I am giving away a pair of tickets to see a documentary about skier Shane McConkey, to be screened at Portsmouth's Music Hall on Friday, the 15th. "McConkey" is described by producers as, "a heartfelt examination of the legacy he left to the progression of his sports, and the path he paved to conquer his dreams."
McConkey, known for dangerous free-skiing and ski-BASE jumping, died during a stunt in 2009, leaving behind a wife and young daughter. Much of his life and ski adventures were filmed, and from clips I have seen of McConkey's stunts, I am surprised he lived to see his 39th birthday.
Filmmakers said they did not set out to explain why McConkey took the risks he did, but rather share some understanding of McConkey's passion for living life to the fullest, on his own terms.
You can win the tickets by sending me an email with your contact information sometime before Thursday, Nov. 7, at midnight. I will draw a winner at random.
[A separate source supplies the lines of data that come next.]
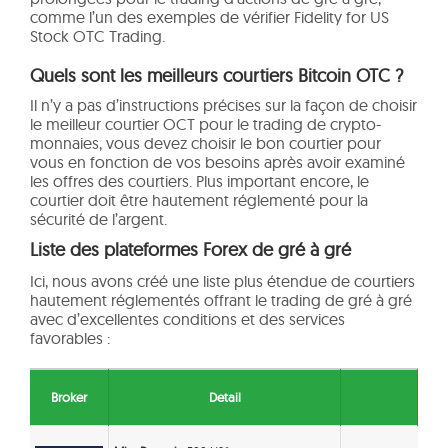
comme l’un des exemples de vérifier Fidelity for US
Stock OTC Trading.
Quels sont les meilleurs courtiers Bitcoin OTC ?
Il n’y a pas d’instructions précises sur la façon de choisir
le meilleur courtier OCT pour le trading de crypto-
monnaies, vous devez choisir le bon courtier pour
vous en fonction de vos besoins après avoir examiné
les offres des courtiers. Plus important encore, le
courtier doit être hautement réglementé pour la
sécurité de l’argent.
Liste des plateformes Forex de gré à gré
Ici, nous avons créé une liste plus étendue de courtiers
hautement réglementés offrant le trading de gré à gré
avec d’excellentes conditions et des services
favorables :
Broker
Detail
To purchase tickets for the screening, visit www.themusichall.org.
Ski and board safely
Even though most of us do not take Shane McConkey-level risks on the slopes, skiers and boarders of all ages are at risk for injury, even at Mighty Mac. Former professional snowboarder Kevin Pearce will be in Manchester on Wednesday, sharing just how dangerous his sport can be.
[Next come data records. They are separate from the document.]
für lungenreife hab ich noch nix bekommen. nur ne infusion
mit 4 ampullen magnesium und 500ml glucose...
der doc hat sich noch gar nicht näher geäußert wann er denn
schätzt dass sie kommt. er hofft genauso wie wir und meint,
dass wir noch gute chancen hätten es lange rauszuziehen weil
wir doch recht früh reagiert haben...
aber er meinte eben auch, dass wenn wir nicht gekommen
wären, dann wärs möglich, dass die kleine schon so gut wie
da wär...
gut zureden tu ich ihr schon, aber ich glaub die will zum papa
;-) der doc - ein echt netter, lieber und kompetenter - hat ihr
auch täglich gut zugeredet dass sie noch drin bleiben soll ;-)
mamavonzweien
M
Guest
In 2009, while training for the Olympics, Pearce suffered a traumatic brain injury while performing a new trick. In one interview I saw, Pearce said his helmet didn't save his brain from injury, but it did save his life.
On Wednesday, the Vermont native and Hanover High School graduate will be the keynote speaker at The Moore Center's Annual Celebration at 5 p.m. at Brady Sullivan Plaza.
Pearce's story of recovery and "love your brain" message is perfect for supporters of The Moore Center, which has served people with intellectual, developmental and personal challenges for more than 50 years.
Tickets for Wednesday's event are $50 and can be purchased at https://moorecentercelebration2013.eventbrite.com or by calling 206-2722.
NH365.ORG Event of the Week
The SEE Science Center is always fun for kids with their grown-ups, but Tuesday the nonprofit is teaming up with The Shaskeen Pub on Elm Street for the first in a series of monthly grown-ups-only science cafés.
The first Science on Tap event is called "What's on the menu? Understanding the labels behind 'sustainable seafood'." Presenters include marine scientists and commercial fisheries specialists who will help the audience understand what "sustainable" and "local" labels mean and more about fishing method innovations.
Doors will open at 5:30 p.m., and the pub will donate a percentage of food and beverage sales to the SEE Science Center. Science on Tap is free, but you can let organizers know you plan to attend through a link at www.see-sciencecenter.org.